Would that be a valid extension of your reasoning?

 

[paisiello2]

You asked to explain the bulge without inertial forces. Post #2 explains the bulge without inertial forces.

My apologies then that I didn't understand your post.

 

[dauto]

I think I follow what you are saying. Adding the table to the experiment seemed a little confusing but I get the gist: particles moving with the Earth's rotation and free to roam the Earth's surface are going to accelerate towards the equator.

I assume the reasoning would continue that if the Earth is made up of a large number of similar "spheres" or particles then their tendency will also be to accelerate towards the equator. But because they are constrained by one another they exert a force on each other instead. And the result of all these forces acting is to deform the Earth's shape into an oblate spheroid.

Would that be a valid extension of your reasoning?

Whatever works for you.

 

[paisiello2]

I think it's not whatever works for me but rather whatever works for the physics.

Clearly your table analogy doesn't go far enough.

 

[dauto]

I think it's not whatever works for me but rather whatever works for the physics.

Clearly your table analogy doesn't go far enough.

This thread is much ado about nothing, in my opinion. If you don't like the tables, remove them and use the floor instead...

 

[paisiello2]

This thread is much ado about nothing, in my opinion. If you don't like the tables, remove them and use the floor instead...

Whatever works for you...

 

[BruceW]

Even if you pick the "fixed" stars as your inertial frame, you will still measure a bulge in the earth. So where did the force to cause this deformation come from? It can't be a fictitious force because they supposedly do not exist in an inertial frame.

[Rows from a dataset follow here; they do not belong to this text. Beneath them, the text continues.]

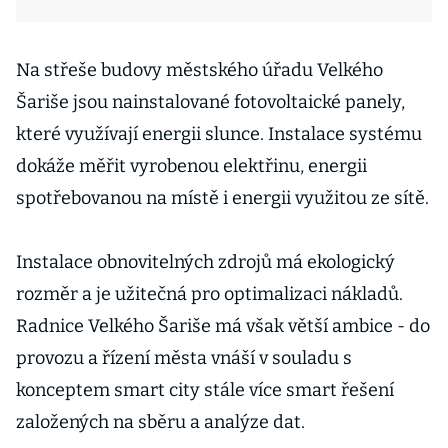
Na střeše budovy městského úřadu Velkého
Šariše jsou nainstalované fotovoltaické panely,
které využívají energii slunce. Instalace systému
dokáže měřit vyrobenou elektřinu, energii
spotřebovanou na místě i energii využitou ze sítě.
Instalace obnovitelných zdrojů má ekologický
rozměr a je užitečná pro optimalizaci nákladů.
Radnice Velkého Šariše má však větší ambice - do
provozu a řízení města vnáší v souladu s
konceptem smart city stále více smart řešení
založených na sběru a analýze dat.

then call it a lack of a force. think of each bit of matter as it spins around the Earth's axis. If there were more force on the matter at the equator, there would be less bulge. If the forces were suddenly zero, the bulge would be infinite, because the matter would just all fly outwards at it's current velocity.

 

[paisiello2]

then call it a lack of a force. think of each bit of matter as it spins around the Earth's axis. If there were more force on the matter at the equator, there would be less bulge. If the forces were suddenly zero, the bulge would be infinite, because the matter would just all fly outwards at it's current velocity.

But is this enough by itself to cause the deformation?

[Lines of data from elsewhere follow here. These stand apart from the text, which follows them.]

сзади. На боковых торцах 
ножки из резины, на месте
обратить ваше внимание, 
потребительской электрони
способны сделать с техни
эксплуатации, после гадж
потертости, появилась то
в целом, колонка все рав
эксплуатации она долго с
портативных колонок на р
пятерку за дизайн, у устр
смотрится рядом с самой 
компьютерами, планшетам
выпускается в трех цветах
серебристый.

Based on the postings made by others I think now that the bulge is caused by the portion of the Earth outside the equatorial region pushing or squeezing against the portion of the Earth in the equatorial region. This squeeze is caused by the Earth's gravity trying to accelerate the moving portions towards the center of the earth.

 

[D H]

From the perspective of a frame that rotates with the Earth, the surface of the Earth is very well approximated as a surface of constant potential energy, where the potential from both the gravitation and centrifugal forces contribute to the total.

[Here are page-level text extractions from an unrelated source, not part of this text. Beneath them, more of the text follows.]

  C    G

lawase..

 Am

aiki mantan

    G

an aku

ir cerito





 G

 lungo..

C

From the perspective of an inertial (non-rotating) frame, the surface of the Earth is very well approximated as a surface of constant total energy, where both the gravitation force and kinetic energy contribute to the total.

These two perspectives yield the same result.

That was wrong.

It's the difference between kinetic and potential energy that is minimized, not the sum. Nothing's moving from the perspective of an Earth-fixed frame, so there is no kinetic energy in this frame. There is however a potential due to the fictitious centrifugal force in this frame, $-\frac 1 2 \omega^2 r^2 \sin^2\theta$. There is no centrifugal force in an inertial frame, but things are moving in this frame. The specific kinetic energy $\frac 1 2 v^2$ can be rewritten as $\frac 1 2 \omega^2 r^2 \sin^2\theta$. Note well: The kinetic energy in the inertial frame and the centrifugal potential in the rotating frame are additive inverses.

What this means is that the Lagrangian L=T-V is the same whether one looks at things from the perspective of an Earth-fixed (rotating) frame or an inertial frame. The principal of least action mandates the presence of an equatorial bulge.